## [YOUR INSTRUCTIONS]
Of all the entries below, only the lines from the one with "Liz Sobotková (24. 10. 2022)" up to and including the one with "příslušníci vyšších tříd" are to be duplicated exactly.
------ INFORMATION SHOWN
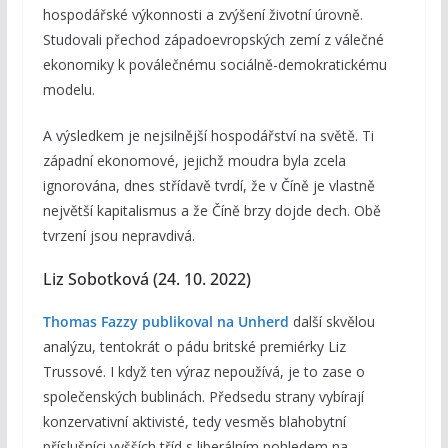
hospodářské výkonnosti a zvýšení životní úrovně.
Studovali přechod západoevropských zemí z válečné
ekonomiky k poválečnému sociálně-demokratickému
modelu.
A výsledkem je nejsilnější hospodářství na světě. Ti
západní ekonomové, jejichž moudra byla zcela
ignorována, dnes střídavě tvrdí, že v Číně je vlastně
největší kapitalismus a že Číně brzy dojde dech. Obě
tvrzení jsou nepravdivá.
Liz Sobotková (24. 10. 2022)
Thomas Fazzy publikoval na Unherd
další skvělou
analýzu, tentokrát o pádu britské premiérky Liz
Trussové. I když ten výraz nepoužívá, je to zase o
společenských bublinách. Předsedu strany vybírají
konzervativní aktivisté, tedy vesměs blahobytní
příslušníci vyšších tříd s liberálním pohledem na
------------
------ INFORMATION SHOWN
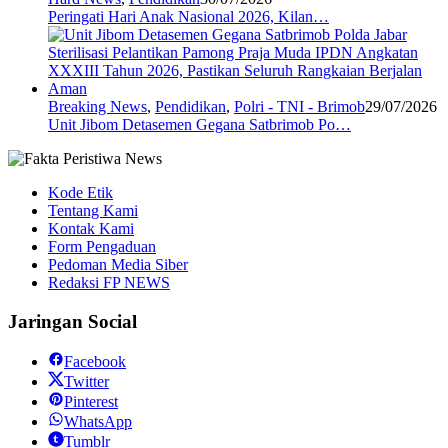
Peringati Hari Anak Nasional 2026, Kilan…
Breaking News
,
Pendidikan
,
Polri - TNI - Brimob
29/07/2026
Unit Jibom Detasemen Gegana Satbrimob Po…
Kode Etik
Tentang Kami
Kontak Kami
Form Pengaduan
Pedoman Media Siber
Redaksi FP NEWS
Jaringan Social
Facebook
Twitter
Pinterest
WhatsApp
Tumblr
------------
## [ANSWER]
Liz Sobotková (24. 10. 2022)
Thomas Fazzy publikoval na Unherd
další skvělou
analýzu, tentokrát o pádu britské premiérky Liz
Trussové. I když ten výraz nepoužívá, je to zase o
společenských bublinách. Předsedu strany vybírají
konzervativní aktivisté, tedy vesměs blahobytní
příslušníci vyšších tříd s liberálním pohledem na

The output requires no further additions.